Der unsichtbare Rassismus

Eine Analyse, die verblüffende Einsichten nach sich zieht. Denn wer sich selbst als Maßstab setzt, bestimmt, wer dazu gehört und wer nicht. Und auf einmal wird auch Susan Arndts ganz spezieller Blick auf das deutsch-deutsche Ungefüge spürbar.

Aufgewachsen in Magdeburg, hatte sie ein Lehrerstudium in Berlin begonnen und geriet dann 1990 mitten hinein in die westdeutsche Bewertungsorgie, die alle ostdeutschen Abschlüsse unter Verdacht stellte. Das halbe Studium noch einmal wiederholen? Oder doch einfach umsteuern und das studieren, was ihr in der DDR nicht möglich gewesen war? Anglistik. Und zwar gleich in London.

Ein London, das der „gelernten“ DDR-Bürgerin schnell zeigte, dass noch ganz andere Themen die schöne neue Welt durchwaberten, die die DDR-Bürger da 1990 Hals über Kopf frei Haus haben wollten. Heute lehrt sie Englische Literaturwissenschaft und Anglophobe Literaturen an der Universität Bayreuth und beschäftigt sich mit den rassistischen Stereotypen, die auch in weltberühmten Romanen stecken. Man denke nur an „Robinson Crusoe“.

Und wenn man erst einmal aufmerksam darauf geworden ist, merkt man schnell, wie im Grunde alle Diskriminierungserfahrungen auf dieselben Schemata der Abwertung, Ausgrenzung und Ausbeutung zurückgehen. Eine Wahrnehmung, die sich auch Susan Arndt erst erarbeiten musste, die in ihrer ersten Zeit in England auch die entsprechend beschämenden Erfahrungen machte.

Denn dass auch die Gesellschaft der DDR eine zutiefst rassistische und diskriminierende war, war ihr trotz ihres Aufbegehrens im Revolutionsjahr 1989 nicht bewusst.

Nicht nur der Antifaschismus war ja regelrecht verordnet worden, ohne dass in 40 Jahren die Folgen des Nationalsozialismus wirklich aufgearbeitet worden waren.
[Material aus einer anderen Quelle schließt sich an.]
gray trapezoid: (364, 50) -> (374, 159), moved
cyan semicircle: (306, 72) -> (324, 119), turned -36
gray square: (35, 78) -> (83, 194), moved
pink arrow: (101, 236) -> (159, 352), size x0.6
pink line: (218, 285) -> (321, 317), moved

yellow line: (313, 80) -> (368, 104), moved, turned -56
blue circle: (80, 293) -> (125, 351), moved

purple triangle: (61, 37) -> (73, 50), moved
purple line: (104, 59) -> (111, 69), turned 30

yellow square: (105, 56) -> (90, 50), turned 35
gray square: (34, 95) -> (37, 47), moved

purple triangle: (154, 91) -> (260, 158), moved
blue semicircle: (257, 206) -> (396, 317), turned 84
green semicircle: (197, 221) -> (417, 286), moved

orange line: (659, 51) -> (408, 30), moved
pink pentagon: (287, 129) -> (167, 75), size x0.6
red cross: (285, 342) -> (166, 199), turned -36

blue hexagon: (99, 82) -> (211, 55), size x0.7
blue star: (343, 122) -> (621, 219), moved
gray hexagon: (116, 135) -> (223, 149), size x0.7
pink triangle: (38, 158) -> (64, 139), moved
Auch die „Völkerfreundschaft“ war nichts als Deklaration, während Rassismus überall im Land präsent war. Und dasselbe galt für die „Gleichberechtigung der Frau“, die zwar deklariert wurde, weil man Frauen dringend als Arbeitskräfte brauchte.
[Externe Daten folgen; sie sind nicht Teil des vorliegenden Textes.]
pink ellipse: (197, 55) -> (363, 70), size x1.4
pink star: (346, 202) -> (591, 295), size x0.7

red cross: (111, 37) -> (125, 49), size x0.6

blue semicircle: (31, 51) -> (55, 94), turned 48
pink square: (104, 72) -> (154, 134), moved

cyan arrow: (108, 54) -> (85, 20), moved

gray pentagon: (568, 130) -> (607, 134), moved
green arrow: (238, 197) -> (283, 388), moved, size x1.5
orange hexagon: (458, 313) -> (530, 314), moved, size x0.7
Aber Gewalt gegen Frauen war öffentlich genau so wenig thematisierbar wie ein wirklicher Feminismus. Von den autoritären und patriarchalen Zügen der SED-Herrschaft braucht man da gar nicht zu reden.

Unsichtbare Diskriminierungserfahrungen

Und so wundert es auch nicht, dass ein nicht unbeträchtlicher Teil der Wähler dann im März 1990 lieber wieder eine väterliche Führungsfigur, die schnelle Einheit, die DM und den schnellen Konsum wählte, ohne groß darüber nachzudenken, was das eigentlich für die großenteils tatsächlich marode Wirtschaft der DDR bedeutete.
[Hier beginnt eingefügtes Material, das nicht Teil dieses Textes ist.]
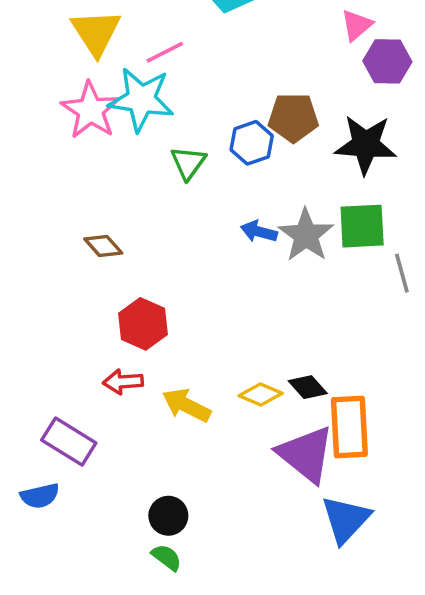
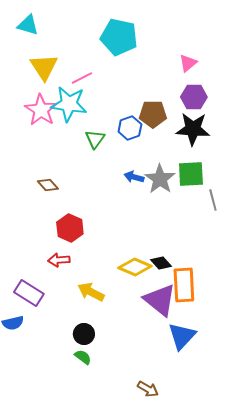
purple hexagon: (387, 61) -> (194, 97), moved
yellow diamond: (261, 394) -> (135, 267), size x1.4
yellow arrow: (186, 405) -> (91, 292), moved

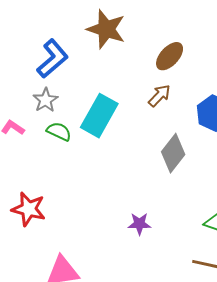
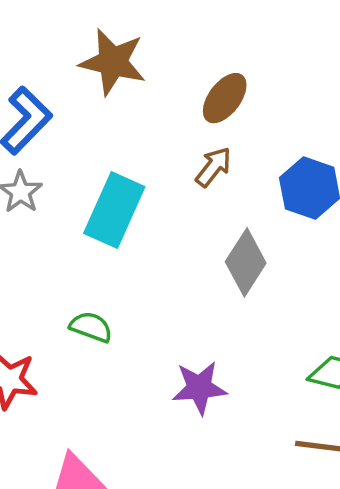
green semicircle: (59, 131) -> (91, 327), moved
purple star: (139, 224) -> (199, 388), size x1.4

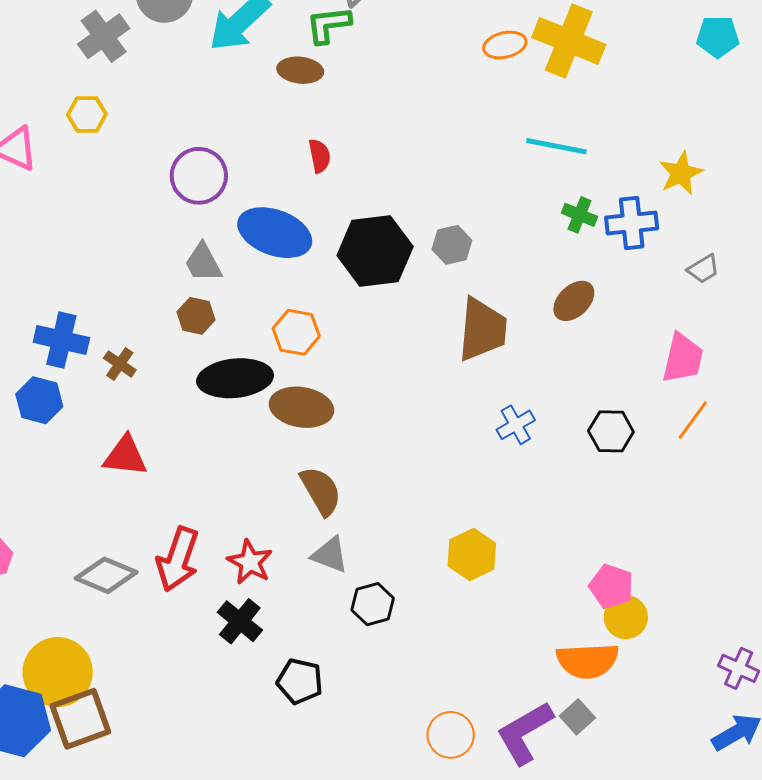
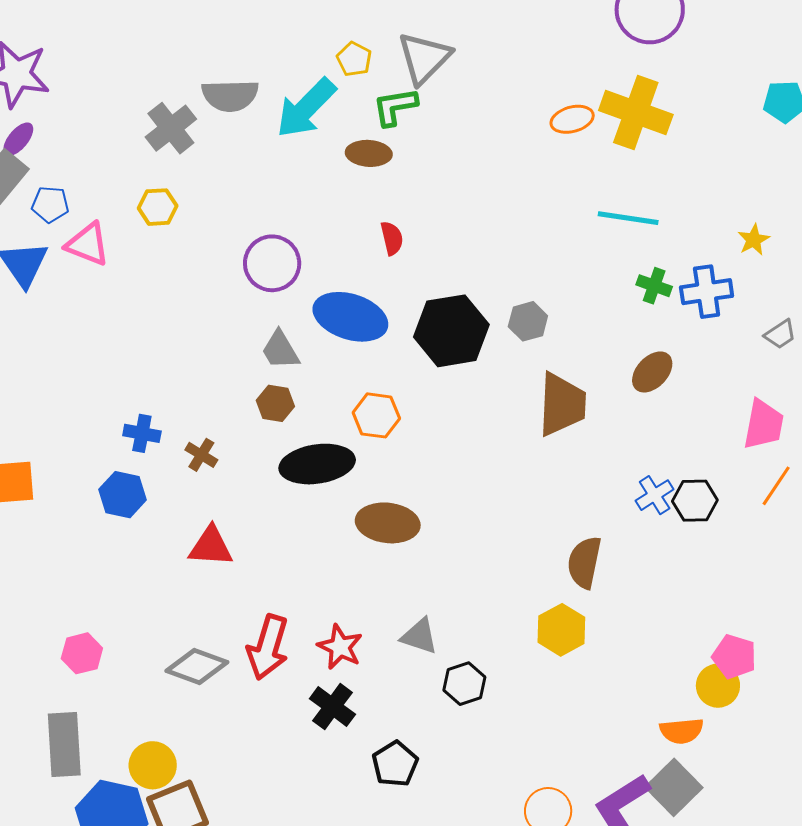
yellow star: (681, 173) -> (754, 240), size x0.7
blue cross: (61, 340) -> (142, 433), size x0.7
brown ellipse: (301, 407) -> (388, 523), moved
blue cross: (516, 425) -> (655, 495), moved
brown semicircle: (321, 491) -> (584, 562), moved, turned -136
pink pentagon: (611, 586) -> (734, 657), moved
orange semicircle: (588, 661) -> (682, 731), size x0.7
yellow circle: (58, 672) -> (153, 765), size x0.7
black pentagon: (300, 681) -> (395, 764), turned 30
gray square: (577, 717) -> (674, 787), size x1.6

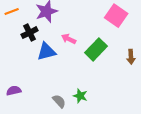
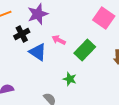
blue triangle: (46, 52) -> (38, 52), turned 48
green star: (80, 96) -> (70, 79), moved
Ergebnis: Eine für die meisten Menschen harte Transformationszeit. Eigentlich eine Zeit, in der alle was hätten lernen können, wie man so eine Transformation meistert und durchsteht. Aber übrig geblieben ist doch wieder nur die westdeutsche Art, auf die Ostdeutschen herabzuschauen.

So betrachtet, haben viele Ostdeutsche ihre eigenen Diskriminierungserfahrungen gemacht – und machen sie auch heute noch. Und erleben oft genug, wenn Westdeutsche das Gespräch an sich reißen, auch noch alle quicklebendigen Vorurteile, wie sie die reiche Westverwandtschaft auch schon in DDR-Zeiten kultivierte. Und so treffen eben oft Diskriminierungserfahrungen auf Diskriminierungserfahrung. Und diejenigen, die diskriminiert werden, merken es.

Die Diskriminierer dagegen oft gar nicht. Sie haben die Abwertung der Anderen tief verinnerlicht – sei es die in rassistischen Denkmustern, sei es die in den nie aufgearbeiteten kolonialen Bezügen. Aber auch die Diskriminierung von Frauen und queeren Menschen gehört hierzu.

Alles Hierarchisierungen, mit denen Machtgefälle konstruiert werden. Sie sitzen tief in den Grundgerüsten unserer Gesellschaft und sind für viele Menschen gar nicht sichtbar, weil sie nie darauf geachtet haben.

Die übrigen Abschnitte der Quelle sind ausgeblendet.